Unfortunately, this is a situation we all need to care about. The rapid rise in the cost of living has a significant impact on all but the most fortunate. What's more, the solution is not obvious. Over the last 30 years, central banks and governments have become expert at dealing with demand pull inflation by using the interest rate as a way of dampening off the excess demand. But stagflation is much more difficult to deal with.

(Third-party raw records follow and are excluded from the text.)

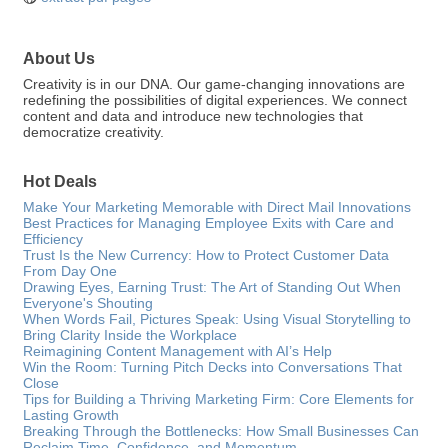
About Us
Creativity is in our DNA. Our game-changing innovations are
redefining the possibilities of digital experiences. We connect
content and data and introduce new technologies that
democratize creativity.
Hot Deals
Make Your Marketing Memorable with Direct Mail Innovations
Best Practices for Managing Employee Exits with Care and
Efficiency
Trust Is the New Currency: How to Protect Customer Data
From Day One
Drawing Eyes, Earning Trust: The Art of Standing Out When
Everyone's Shouting
When Words Fail, Pictures Speak: Using Visual Storytelling to
Bring Clarity Inside the Workplace
Reimagining Content Management with AI’s Help
Win the Room: Turning Pitch Decks into Conversations That
Close
Tips for Building a Thriving Marketing Firm: Core Elements for
Lasting Growth
Breaking Through the Bottlenecks: How Small Businesses Can
Reclaim Time, Confidence, and Momentum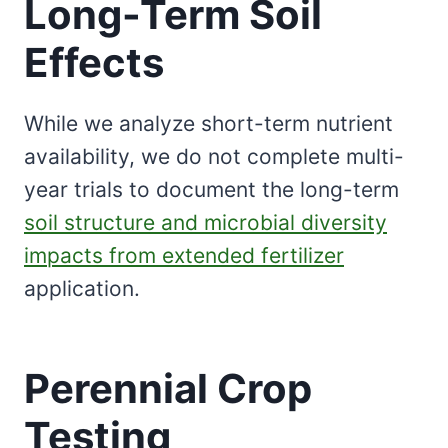
Long-Term Soil
Effects
While we analyze short-term nutrient
availability, we do not complete multi-
year trials to document the long-term
soil structure and microbial diversity
impacts from extended fertilizer
application.
Perennial Crop
Testing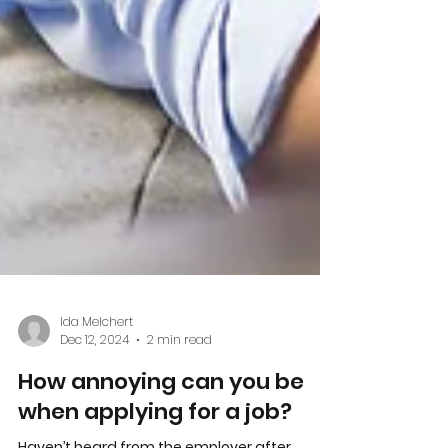
Ida Melchert
Dec 12, 2024
2 min read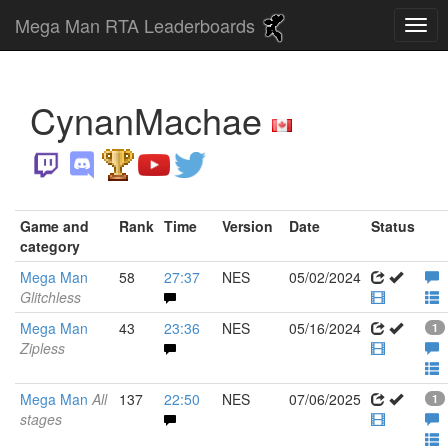
Mega Man RTA Leaderboards
CynanMachae
Game and
Rank
Time
Version
Date
Status
category
Mega Man
58
27:37
NES
05/02/2024
Glitchless
Mega Man
43
23:36
NES
05/16/2024
1
Zipless
Mega Man
All
137
22:50
NES
07/06/2025
1
stages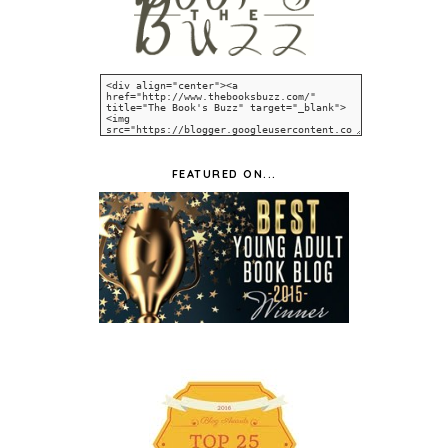
FEATURED ON...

The problems described above, such as supply chain shortages, the soaring cost of power, and a disproportionate reliance on the service sector, are structural issues which can’t be solved by a change in interest rates. They require serious long-term investment and coming hot on the heels of the pandemic, and its massive public cost, that may be difficult to finance.

Things will come good over time – wars come to an end eventually and markets do not stay out of equilibrium for ever – but in the meantime, we should perhaps all be relieved that it is not us that has to come up with the solutions!